Northern Territory — August 2018

A message from your Northern Territory (NT) Committee Chair

The NT Regional Committee commenced a new two-year term on 1 July and I look forward to getting to know our new members and continuing the great work of the previous committee. I am delighted that we have increased the representation from Fellows in Alice Springs and Katherine providing us with much needed local intel in those regions.  More details about the membership of the NT Regional Committee can be found on the College website in the coming weeks following final approval by the RACP Board.

The Committee recently had the opportunity to listen to Dr Roger Sexton, Medical Director of Doctors Health NT. Committee members fully support all physicians and trainees to make their own health and wellbeing a priority and to look out for signs of colleagues being in distress. More information can be on the Doctors Health NT website.  

The Committee is working hard to finalise arrangements for this year’s Annual Scientific Meeting (ASM) titled Vulnerable Populations.  Clinicians in Alice Springs can access the ASM via a live stream in the RED Centre Auditorium at Alice Springs Hospital.

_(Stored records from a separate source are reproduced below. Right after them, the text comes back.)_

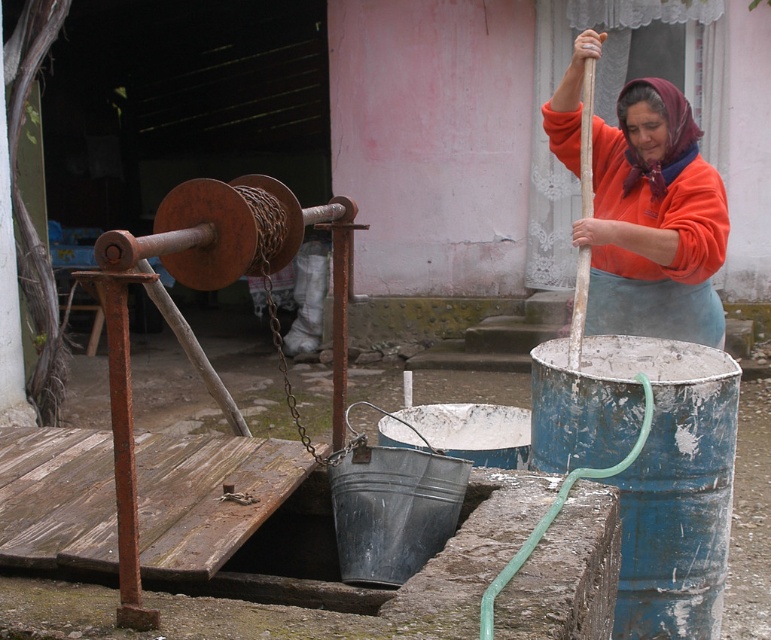 Between blue metallic barrel at lower right and orange fleece at center, which one is positioned higher?

orange fleece at center is higher up.

Who is lower down, blue metallic barrel at lower right or orange fleece at center?

blue metallic barrel at lower right

Does point (695, 538) come farther from viewer compared to point (682, 332)?

That is False.

You are a GUI agent. You are given a task and a screenshot of the screen. Output one action in this format:
    pyautogui.click(x=<x>, y=<y>)
    Task: Click on the blue metallic barrel at lower right
    This screenshot has width=771, height=640.
    Given the screenshot: What is the action you would take?
    pyautogui.click(x=648, y=467) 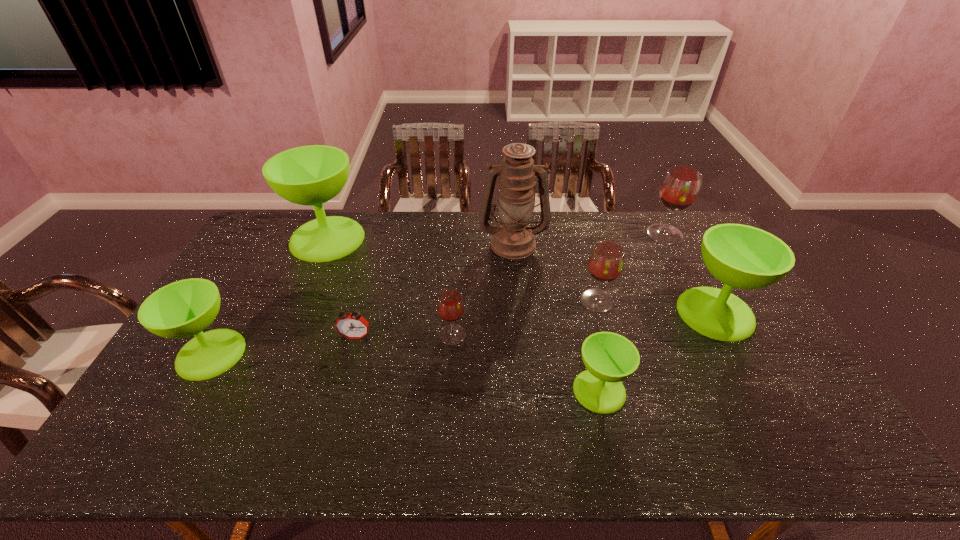 This screenshot has height=540, width=960. Identify the location of the nearest red wineglass. (450, 305).

This screenshot has height=540, width=960. I want to click on the smallest green wineglass, so click(609, 358).

Where is `the seventh object from right to left`? This screenshot has width=960, height=540. the seventh object from right to left is located at coordinates (350, 325).

Where is `the shortest object`? the shortest object is located at coordinates (350, 325).

What are the coordinates of `blank area located 0.330m on the right of the oil lamp` in the screenshot? It's located at (637, 244).

What are the coordinates of `free region located on the front of the second tallest object` in the screenshot? It's located at (294, 318).

Locate an element on the screen. The image size is (960, 540). vacant space located 0.160m on the front of the biggest red wineglass is located at coordinates (685, 274).

In order to click on free region located on the front of the second biggest green wineglass in this screenshot , I will do `click(784, 440)`.

The height and width of the screenshot is (540, 960). In order to click on vacant space situated 0.220m on the front of the second red wineglass from left to right in this screenshot , I will do (x=616, y=372).

Where is `vacant position located 0.240m on the right of the second smallest green wineglass`? vacant position located 0.240m on the right of the second smallest green wineglass is located at coordinates (328, 354). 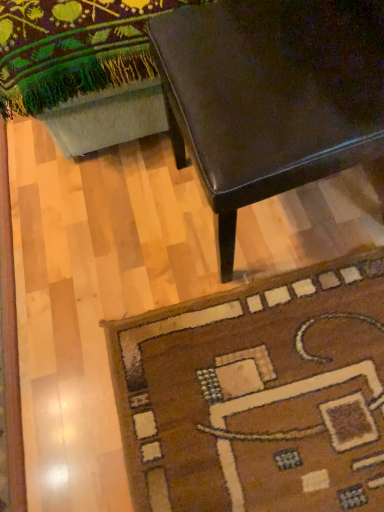 Question: Is shiny dark brown table at upper right at the right side of brown woolen rug at lower right?

Choices:
 (A) yes
 (B) no

Answer: (A)

Question: Does shiny dark brown table at upper right have a smaller size compared to brown woolen rug at lower right?

Choices:
 (A) yes
 (B) no

Answer: (B)

Question: Is shiny dark brown table at upper right looking in the opposite direction of brown woolen rug at lower right?

Choices:
 (A) yes
 (B) no

Answer: (B)

Question: Is shiny dark brown table at upper right bigger than brown woolen rug at lower right?

Choices:
 (A) no
 (B) yes

Answer: (B)

Question: From a real-world perspective, is shiny dark brown table at upper right under brown woolen rug at lower right?

Choices:
 (A) yes
 (B) no

Answer: (B)

Question: Is shiny dark brown table at upper right not within brown woolen rug at lower right?

Choices:
 (A) yes
 (B) no

Answer: (A)

Question: Is brown woolen rug at lower right turned away from shiny dark brown table at upper right?

Choices:
 (A) yes
 (B) no

Answer: (B)

Question: Does brown woolen rug at lower right have a larger size compared to shiny dark brown table at upper right?

Choices:
 (A) no
 (B) yes

Answer: (A)

Question: Is brown woolen rug at lower right positioned in front of shiny dark brown table at upper right?

Choices:
 (A) no
 (B) yes

Answer: (A)

Question: Considering the relative sizes of brown woolen rug at lower right and shiny dark brown table at upper right in the image provided, is brown woolen rug at lower right shorter than shiny dark brown table at upper right?

Choices:
 (A) yes
 (B) no

Answer: (A)

Question: From the image's perspective, is brown woolen rug at lower right located above shiny dark brown table at upper right?

Choices:
 (A) no
 (B) yes

Answer: (A)

Question: Does brown woolen rug at lower right have a lesser width compared to shiny dark brown table at upper right?

Choices:
 (A) no
 (B) yes

Answer: (A)

Question: In the image, is shiny dark brown table at upper right on the left side or the right side of brown woolen rug at lower right?

Choices:
 (A) right
 (B) left

Answer: (A) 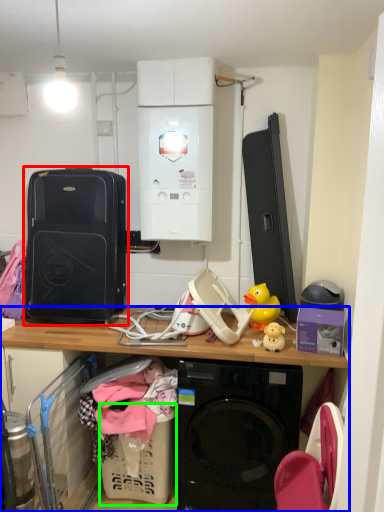 Question: Based on their relative distances, which object is farther from luggage and bags (highlighted by a red box)? Choose from desk (highlighted by a blue box) and basket (highlighted by a green box).

Choices:
 (A) desk
 (B) basket

Answer: (B) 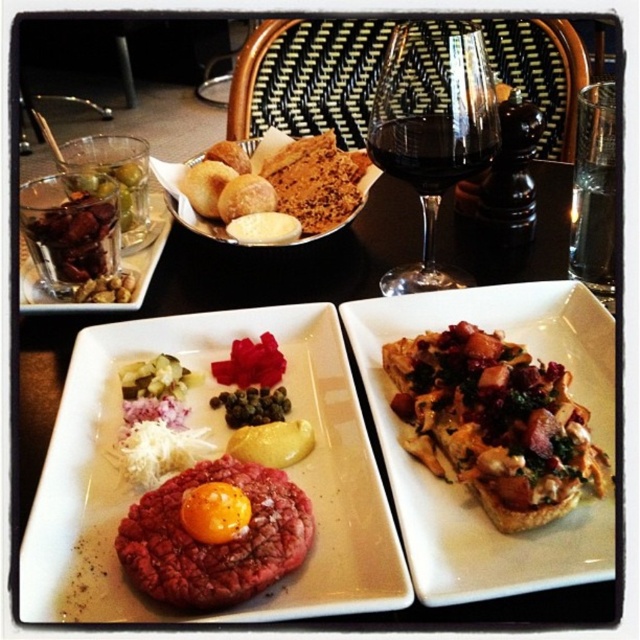 In the scene shown: You are a server who needs to determine which glass is shorter to place it in the dishwasher first. Based on the scene, which one between the transparent glass at upper center and the translucent glass with nuts at upper left is shorter?

The transparent glass at upper center has a lesser height compared to the translucent glass with nuts at upper left, so the transparent glass at upper center is shorter and should be placed in the dishwasher first.

You are a photographer holding a camera and want to capture a closeup of the point at coordinates (422, 525). Given that the camera requires a minimum distance of 10 inches to focus properly, will you be able to take a clear photo of that point?

The distance between the point at coordinates (422, 525) and the camera is 11.46 inches, which is greater than the minimum required distance of 10 inches. Therefore, you can take a clear photo of that point. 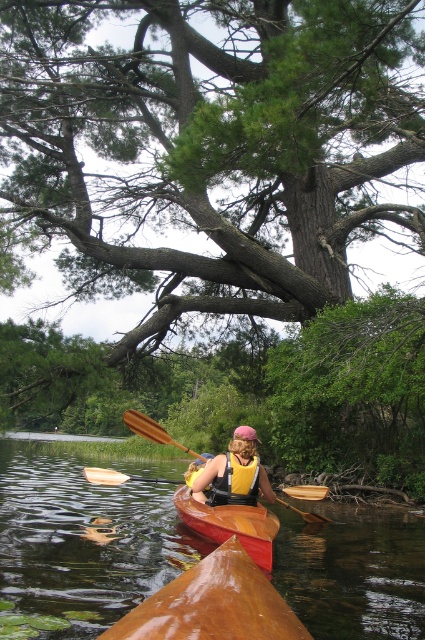 Question: Which point appears farthest from the camera in this image?

Choices:
 (A) (370, 620)
 (B) (79, 54)
 (C) (218, 513)
 (D) (158, 480)

Answer: (D)

Question: Estimate the real-world distances between objects in this image. Which object is farther from the wooden paddle at center?

Choices:
 (A) shiny brown canoe at center
 (B) yellow life vest at center

Answer: (A)

Question: Is green leafy tree at upper center further to camera compared to yellow life vest at center?

Choices:
 (A) yes
 (B) no

Answer: (A)

Question: Which object is closer to the camera taking this photo?

Choices:
 (A) glossy wood kayak at center
 (B) green leafy tree at upper center

Answer: (A)

Question: Does green leafy tree at upper center appear over shiny brown canoe at center?

Choices:
 (A) yes
 (B) no

Answer: (A)

Question: Is shiny brown canoe at center closer to the viewer compared to wooden canoe at center?

Choices:
 (A) no
 (B) yes

Answer: (B) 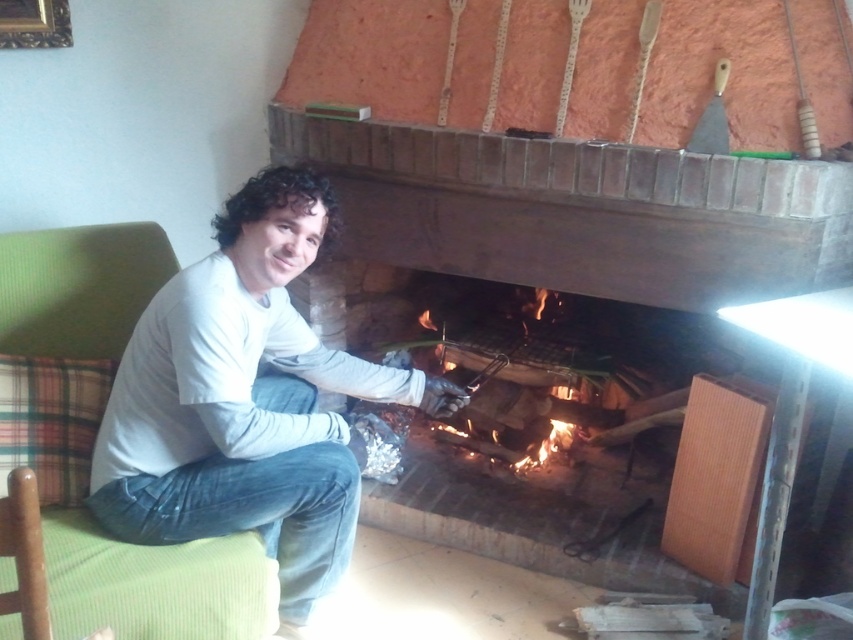 Question: Does white matte shirt at center have a larger size compared to green fabric armchair at left?

Choices:
 (A) no
 (B) yes

Answer: (B)

Question: Which point appears closest to the camera in this image?

Choices:
 (A) (77, 324)
 (B) (167, 497)

Answer: (B)

Question: Is white matte shirt at center wider than green fabric armchair at left?

Choices:
 (A) no
 (B) yes

Answer: (B)

Question: Is white matte shirt at center wider than green fabric armchair at left?

Choices:
 (A) yes
 (B) no

Answer: (A) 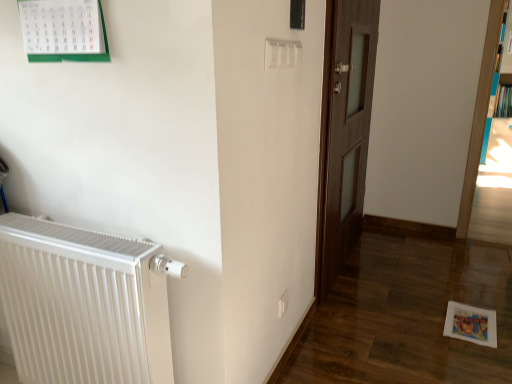 Find the location of a particular element. The image size is (512, 384). vacant space underneath dark wood door at center (from a real-world perspective) is located at coordinates (346, 265).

Featuring a keynote address from Young Australian of the Year in the UK, Dr Geordan Shannon, the ASM will bring together experts from Australia and abroad to share ideas, acquire new knowledge and develop unique insights that will help improve our practice.  I am particularly delighted that the RACP Dean, Professor Richard Doherty will be presenting on paediatric thoracic empyema and we welcome Olga Havnen, CEO of Danila Dilba Health Service, to speak on Building Resilience.

Workshops on the innovation surrounding Arts in Health and Medicine, and the importance of advocacy, mark the beginning of the ASM, which starts on Friday, 26 October in Darwin and concludes on Saturday, 27 October.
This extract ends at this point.